# Check with RESTORE for all your DIY needs



## onemyndseye (May 12, 2006)

Check out "Restore" by Habitat for Humanity for supplies for your DIY projects... They often have very nice building supplies/commerical lighting fixtures and a fraction of the cost youd pay retail.

Restore: http://www.habitat.org/env/restores.aspx


www.habitat.org said:


> Habitat ReStores are retail outlets where quality used and surplus building materials are sold at a fraction of normal prices. Proceeds from ReStores help local affiliates fund the construction of Habitat houses within the community. Many affiliates across the United States and Canada operate successful ReStores-some of which raise enough funds to build an additional 10 or more houses per year.
> 
> Materials sold by Habitat ReStores are usually donated from building supply stores, contractors, demolition crews or from individuals who wish to show their support for Habitat. In addition to raising funds, ReStores help the environment by rechanneling good, usable materials into use.

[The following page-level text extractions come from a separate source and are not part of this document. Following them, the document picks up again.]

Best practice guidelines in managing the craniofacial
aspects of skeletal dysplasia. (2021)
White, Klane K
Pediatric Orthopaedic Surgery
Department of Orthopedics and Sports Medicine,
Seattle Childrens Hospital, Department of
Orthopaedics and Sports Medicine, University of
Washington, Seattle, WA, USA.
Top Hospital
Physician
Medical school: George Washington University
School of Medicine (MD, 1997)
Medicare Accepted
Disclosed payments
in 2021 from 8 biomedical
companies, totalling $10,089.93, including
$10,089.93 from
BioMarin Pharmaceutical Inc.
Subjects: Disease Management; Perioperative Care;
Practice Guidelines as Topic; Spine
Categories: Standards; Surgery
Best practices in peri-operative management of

I just bought a 2x55 Power compact Light fixture (with bulbs) for 8$ 

And besides it helps a great cause 

Take care,
-Justin
One Mynds Eye


----------



## schaadrak (Aug 18, 2006)

Sweet. I've apparently had one five minutes from my house for a while now and didn't even notice. Checkin' it out today on the way home.

Great find Justin, and thanks for passing it along.


----------



## 180gz71 (Apr 13, 2007)

Great link, never even thought of that. Now I can give my money to a cause while feeding my aquatic addiction!!!:heh:


----------